*Instructions for the task*
An exact copy of every entry is needed here; the images stay out.

[Saved entries]
-- -- --
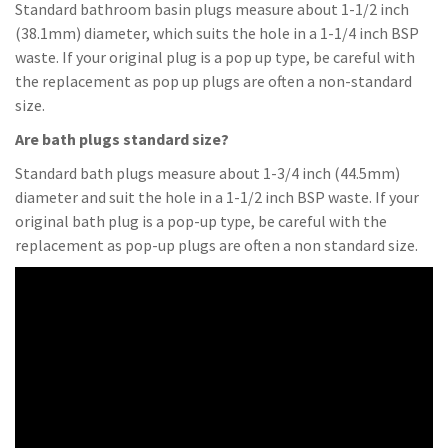
Standard bathroom basin plugs measure about 1-1/2 inch
(38.1mm) diameter, which suits the hole in a 1-1/4 inch BSP
waste. If your original plug is a pop up type, be careful with
the replacement as pop up plugs are often a non-standard
size.
Are bath plugs standard size?
Standard bath plugs measure about 1-3/4 inch (44.5mm)
diameter and suit the hole in a 1-1/2 inch BSP waste. If your
original bath plug is a pop-up type, be careful with the
replacement as pop-up plugs are often a non standard size.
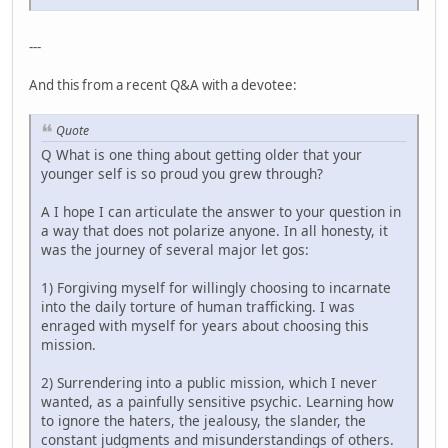
---
And this from a recent Q&A with a devotee:
Quote
Q What is one thing about getting older that your
younger self is so proud you grew through?
A I hope I can articulate the answer to your question in
a way that does not polarize anyone. In all honesty, it
was the journey of several major let gos:
1) Forgiving myself for willingly choosing to incarnate
into the daily torture of human trafficking. I was
enraged with myself for years about choosing this
mission.
2) Surrendering into a public mission, which I never
wanted, as a painfully sensitive psychic. Learning how
to ignore the haters, the jealousy, the slander, the
constant judgments and misunderstandings of others.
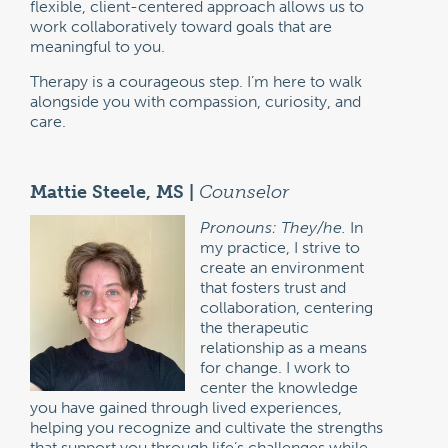
flexible, client-centered approach allows us to
work collaboratively toward goals that are
meaningful to you.
Therapy is a courageous step. I’m here to walk
alongside you with compassion, curiosity, and
care.
Mattie Steele, MS |
Counselor
Pronouns: They/he.
In
my practice, I strive to
create an environment
that fosters trust and
collaboration, centering
the therapeutic
relationship as a means
for change. I work to
center the knowledge
you have gained through lived experiences,
helping you recognize and cultivate the strengths
that support you through life’s challenges while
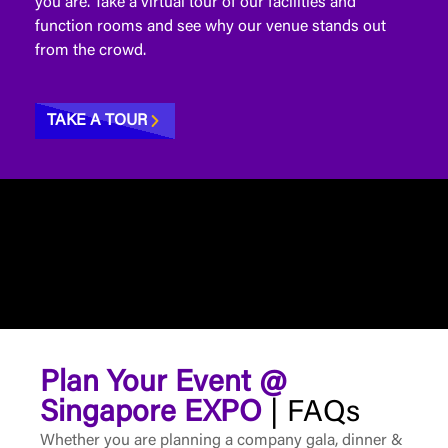
you are. Take a virtual tour of our facilities and
function rooms and see why our venue stands out
from the crowd.
TAKE A TOUR
Plan Your Event @
Singapore EXPO
| FAQs
Whether you are planning a company gala, dinner &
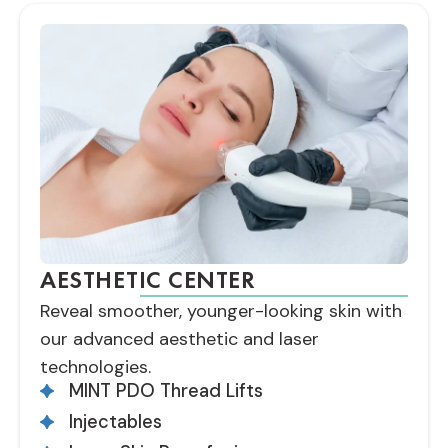
AESTHETIC CENTER
Reveal smoother, younger-looking skin with
our advanced aesthetic and laser
technologies.
MINT PDO Thread Lifts
Injectables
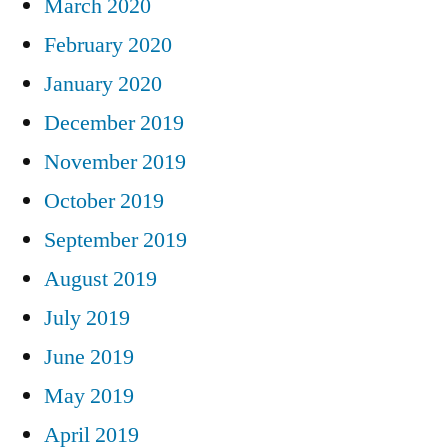
March 2020
February 2020
January 2020
December 2019
November 2019
October 2019
September 2019
August 2019
July 2019
June 2019
May 2019
April 2019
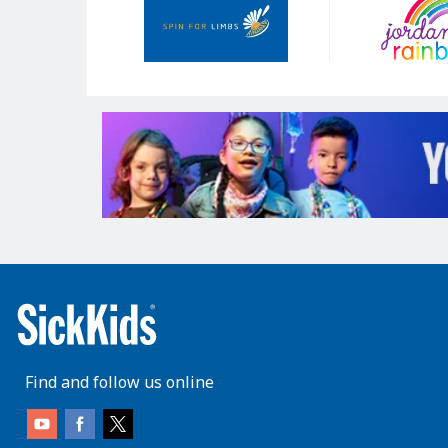
Sponsors
Find and follow us online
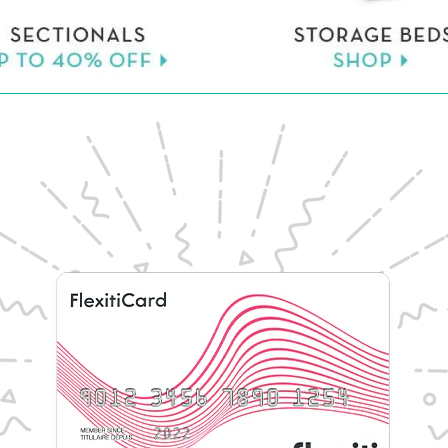
Learn More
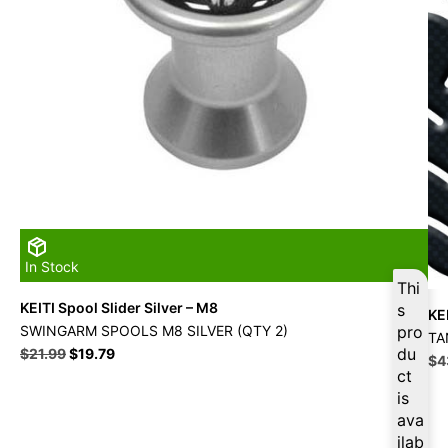
In Stock
Thi
KEITI Spool Slider Silver – M8
s
KE
SWINGARM SPOOLS M8 SILVER (QTY 2)
pro
TA
Original
Current
du
$
21.99
$
19.79
Ori
$
4
price
price
ct
pri
was:
is:
is
wa
$21.99.
$19.79.
$4
ava
ilab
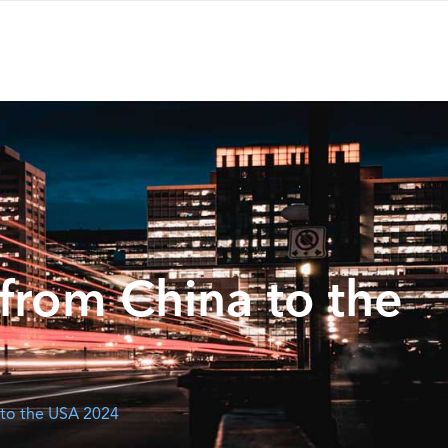
from China to the
 to the USA 2024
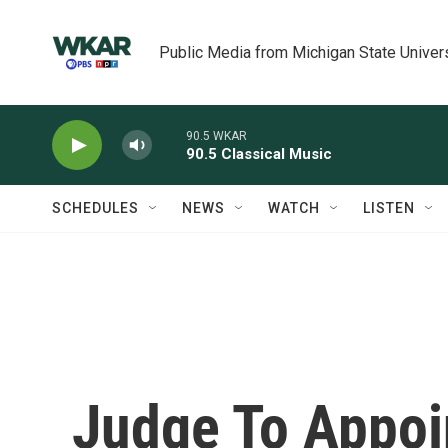
Skip to main content
Public Media from Michigan State Univer
90.5 WKAR
90.5 Classical Music
SCHEDULES
NEWS
WATCH
LISTEN
Judge To Appoi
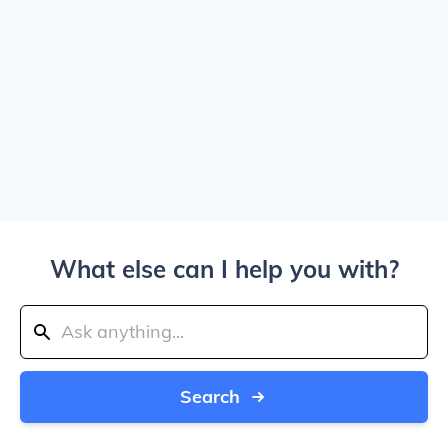
What else can I help you with?
Search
-- -- --
*Solved exercise*
Standard bathroom basin plugs measure about 1-1/2 inch
(38.1mm) diameter, which suits the hole in a 1-1/4 inch BSP
waste. If your original plug is a pop up type, be careful with
the replacement as pop up plugs are often a non-standard
size.
Are bath plugs standard size?
Standard bath plugs measure about 1-3/4 inch (44.5mm)
diameter and suit the hole in a 1-1/2 inch BSP waste. If your
original bath plug is a pop-up type, be careful with the
replacement as pop-up plugs are often a non standard size.
---
And this from a recent Q&A with a devotee:
Quote
Q What is one thing about getting older that your
younger self is so proud you grew through?
A I hope I can articulate the answer to your question in
a way that does not polarize anyone. In all honesty, it
was the journey of several major let gos:
1) Forgiving myself for willingly choosing to incarnate
into the daily torture of human trafficking. I was
enraged with myself for years about choosing this
mission.
2) Surrendering into a public mission, which I never
wanted, as a painfully sensitive psychic. Learning how
to ignore the haters, the jealousy, the slander, the
constant judgments and misunderstandings of others.
flexible, client-centered approach allows us to
work collaboratively toward goals that are
meaningful to you.
Therapy is a courageous step. I’m here to walk
alongside you with compassion, curiosity, and
care.
Mattie Steele, MS |
Counselor
Pronouns: They/he.
In
my practice, I strive to
create an environment
that fosters trust and
collaboration, centering
the therapeutic
relationship as a means
for change. I work to
center the knowledge
you have gained through lived experiences,
helping you recognize and cultivate the strengths
that support you through life’s challenges while
you are. Take a virtual tour of our facilities and
function rooms and see why our venue stands out
from the crowd.
TAKE A TOUR
Plan Your Event @
Singapore EXPO
| FAQs
Whether you are planning a company gala, dinner &
AESTHETIC CENTER
Reveal smoother, younger-looking skin with
our advanced aesthetic and laser
technologies.
MINT PDO Thread Lifts
Injectables
March 2020
February 2020
January 2020
December 2019
November 2019
October 2019
September 2019
August 2019
July 2019
June 2019
May 2019
April 2019
Sponsors
Find and follow us online
Learn More
In Stock
Thi
KEITI Spool Slider Silver – M8
s
KE
SWINGARM SPOOLS M8 SILVER (QTY 2)
pro
TA
Original
Current
du
$
21.99
$
19.79
Ori
$
4
price
price
ct
pri
was:
is:
is
wa
$21.99.
$19.79.
$4
ava
ilab
from China to the
 to the USA 2024
Skip to main content
Public Media from Michigan State Univer
90.5 WKAR
90.5 Classical Music
SCHEDULES
NEWS
WATCH
LISTEN
Judge To Appoi
What else can I help you with?
Search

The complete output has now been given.